Show each line from the records below in which the word "projets" occurs.
○ ○ ○ ○ ○
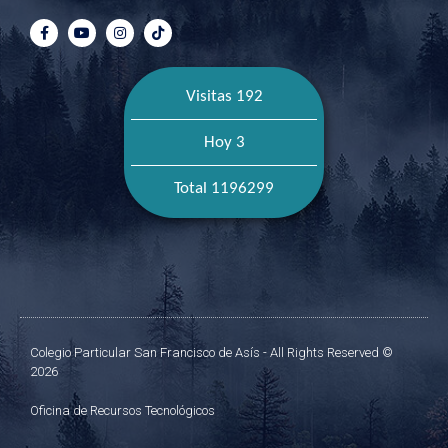
Visitas 192
Hoy 3
Total 1196299
Colegio Particular San Francisco de Asís - All Rights Reserved ©
2026
Oficina de Recursos Tecnológicos​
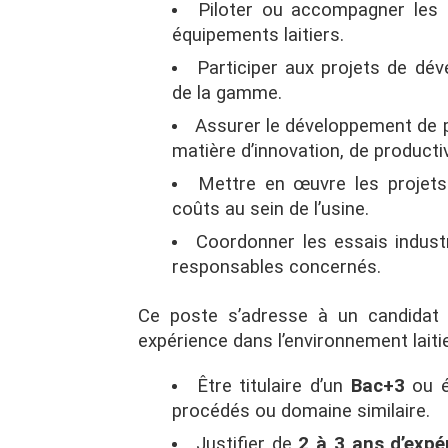
Piloter ou accompagner les 
équipements laitiers.
Participer aux projets de dév
de la gamme.
Assurer le développement de pr
matière d’innovation, de producti
Mettre en œuvre les projets 
coûts au sein de l’usine.
Coordonner les essais industr
responsables concernés.
Ce poste s’adresse à un candidat 
expérience dans l’environnement laitie
Être titulaire d’un
Bac+3
ou é
procédés ou domaine similaire.
Justifier de
2 à 3 ans d’expé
○ ○ ○ ○ ○
**Exercise response**
Participer aux projets de dév
Mettre en œuvre les projets 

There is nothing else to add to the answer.